Businessman Wanjigi asks court to award Sh 100 million for fake obituary published in Nation

Businessman Jimmy Wanjigi wants the Nation Media Group to pay him Sh100 million for a fake obituary it published in February.

Mr Wanjigi, in his case before High Court Judge Wilfrida Okwany, argued that the advertisement had breached his right to privacy, and caused him and his family mental anguish.

To support his argument on why he should be paid the amount, he cited a United Kingdom case filed against the British Broadcasting Corporation (BBC) by a pop singer, Cliff Richard Obe, for revealing that he was to be investigated over sex allegations in 2014.

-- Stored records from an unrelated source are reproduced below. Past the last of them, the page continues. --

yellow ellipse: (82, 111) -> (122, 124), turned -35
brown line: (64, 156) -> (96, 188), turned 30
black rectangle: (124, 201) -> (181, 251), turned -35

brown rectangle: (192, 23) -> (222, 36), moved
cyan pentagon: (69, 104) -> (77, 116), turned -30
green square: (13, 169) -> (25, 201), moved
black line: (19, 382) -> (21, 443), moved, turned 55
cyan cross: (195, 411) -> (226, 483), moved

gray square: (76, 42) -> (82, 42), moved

“....Richard was famous in UK and the plaintiff has a status. He (Wanjigi) is a billionaire and we can produce statements as proof,” argued Wanjigi’s lawyer, Willis Otieno.

Mr Obe was awarded 210,000 euros (Sh24.8 million) in July this year for BBC’s infringement of his right to privacy.

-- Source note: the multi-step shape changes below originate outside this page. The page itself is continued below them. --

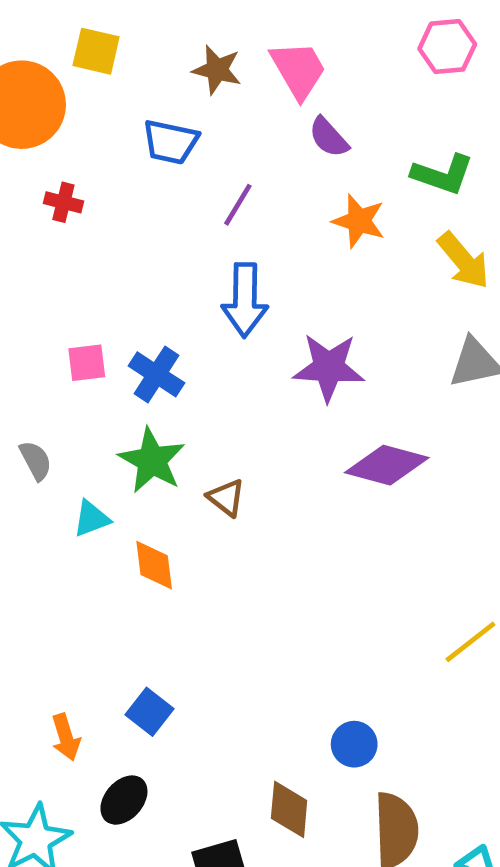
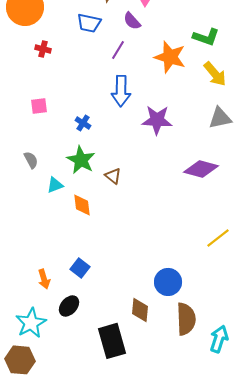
purple semicircle: (329, 137) -> (132, 21), moved
orange star: (359, 221) -> (170, 57), size x1.4
pink square: (87, 363) -> (39, 106), moved
blue cross: (157, 374) -> (83, 123), size x0.7
purple diamond: (387, 465) -> (201, 169), moved
blue circle: (354, 744) -> (168, 282), size x1.4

According to the businessman, the obituary disclosed his home and where his children studied abroad.

Mr Otieno argued that the disclosure of his family’s whereabouts was a breach of Wanjigi’s private life.

He claimed that the advert was a death threat that caused him fear that assassins would go after his family and children.

On his right to dignity, Wanjigi told the court that he was treated as dead while he was still alive.

In reply, Nation disputed that it had breached Wanjigi’s rights.

The company argued that although the photograph in the obituary appeared to be the businessman’s, the names were of a different person, a Mr James Richard Wanjagi.

On privacy, Nation argued the public knew the location of Wanjigi’s house as a result of a police raid. The judgement is slated for April 10 next year.